O papa Francisco disse que vê “hipocrisia” em críticas à sua decisão de permitir que casais do mesmo sexo, sejam abençoados por padres, possivelmente sua defesa mais incisiva.
No mês passado, as bençãos LGBT foram autorizadas por um documento do Vaticano chamado Fiducia Supplicans (Confiança Suplicante), mas teve resistência significativa na Igreja Católica, principalmente por parte dos bispos africanos.
Em entrevista à revista Católica Credere, o Papa menciona que “ninguém se escandaliza se eu der minhas bênçãos a um empresário que talvez explore pessoas, e isso é um pecado muito grave. Mas eles se escandalizam se eu as dou a um homossexual”, acrescentou ” isso é hipocrisia”.

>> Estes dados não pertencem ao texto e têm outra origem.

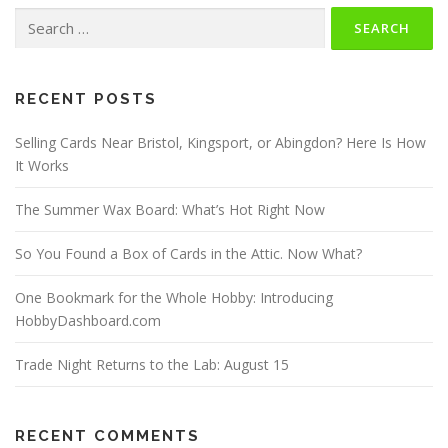
Search
for:
RECENT POSTS
Selling Cards Near Bristol, Kingsport, or Abingdon? Here Is How
It Works
The Summer Wax Board: What’s Hot Right Now
So You Found a Box of Cards in the Attic. Now What?
One Bookmark for the Whole Hobby: Introducing
HobbyDashboard.com
Trade Night Returns to the Lab: August 15
RECENT COMMENTS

Francisco, mencionou a famosa frase, “Quem sou eu para julgar?” quando questionado sobre a homossexualidade no início de seu papado, tornou uma de suas missões, promover a Igreja Católica mais acolhedora e menos crítica. Ainda, reconheceu a resistência contra a defesa de Fiducia Supplicans, dizendo que as bênçãos não equivalem a aprovação formal da Igreja para uniões entre pessoas do mesmo sexo. Porém, fiéis conservadores acreditam que a atitude do papa, pode minar os ensinamentos morais da Igreja.
Ainda, de acordo com Francisco, “quando um casal se apresenta espontaneamente para solicitá-la, não se abençoa a união, mas simplesmente as pessoas que juntas a solicitaram. Não a união, mas as pessoas”, disse ele em 26 de janeiro.
A Igreja Católica ensina que o sexo gay é pecado, e que as pessoas com atração pelo mesmo sexo, que não são consideradas pecaminosas, devem tentar ser castas.
Em outra entrevista, o papa disse que esperava uma reação melhor dos críticos LGBT, que o compreendessem, mas entende que para os africanos é um “caso especial” em sua oposição.
Em alguns países da África, a homossexualidade é severamente punida, com prisões, permitindo pena de morte como condenação. Os bispos da África, rejeitaram a Fiducia Supplicans.